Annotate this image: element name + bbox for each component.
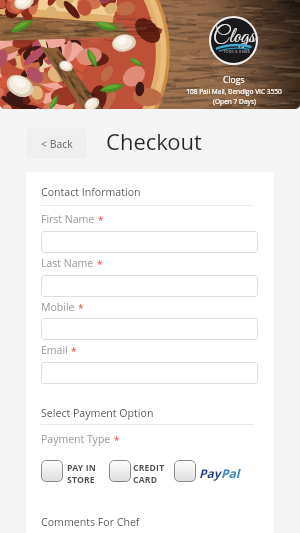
staticText: CARD [133,474,158,486]
staticText: * [97,257,103,271]
staticText: Clogs [213,24,255,50]
staticText: * [114,433,120,447]
staticText: CREDIT [133,462,165,474]
button[interactable]: First Name [41,231,258,253]
staticText: Last Name [41,256,94,270]
button[interactable]: PayPal [174,460,196,482]
staticText: Clogs [223,74,245,86]
staticText: Mobile [41,300,75,314]
staticText: Select Payment Option [41,406,154,420]
staticText: * [71,344,77,358]
staticText: Contact Information [41,185,141,199]
staticText: Email [41,343,68,357]
staticText: FOOD & DRINK [224,50,251,54]
button[interactable]: Email [41,362,258,384]
staticText: Pay [199,465,221,481]
staticText: Email [41,343,68,357]
button[interactable]: Pay [199,465,240,481]
staticText: 108 Pall Mall, Bendigo VIC 3550 [186,87,282,96]
button[interactable]: Mobile [41,318,258,340]
staticText: STORE [67,474,95,486]
staticText: (Open 7 Days) [213,97,256,106]
button[interactable]: < Back [26,128,87,159]
staticText: First Name [41,212,95,226]
staticText: Last Name [41,256,94,270]
staticText: Mobile [41,300,75,314]
staticText: < Back [41,137,73,151]
staticText: Checkout [106,126,202,156]
staticText: * [78,301,84,315]
button[interactable]: Pay in store [41,460,63,482]
staticText: First Name [41,212,95,226]
staticText: Payment Type [41,432,111,446]
staticText: PAY IN [67,462,97,474]
button[interactable]: Credit card [109,460,131,482]
staticText: Pal [221,465,240,481]
staticText: Payment Type [41,432,111,446]
button[interactable]: Last Name [41,275,258,297]
staticText: Comments For Chef [41,515,140,529]
staticText: * [98,213,104,227]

#####

**WHAT IS NEEDED**. Write out each line above that contains the word "Clogs".

**SOLUTION TO THE EXERCISE**.
staticText: Clogs [213,24,255,50]
staticText: Clogs [223,74,245,86]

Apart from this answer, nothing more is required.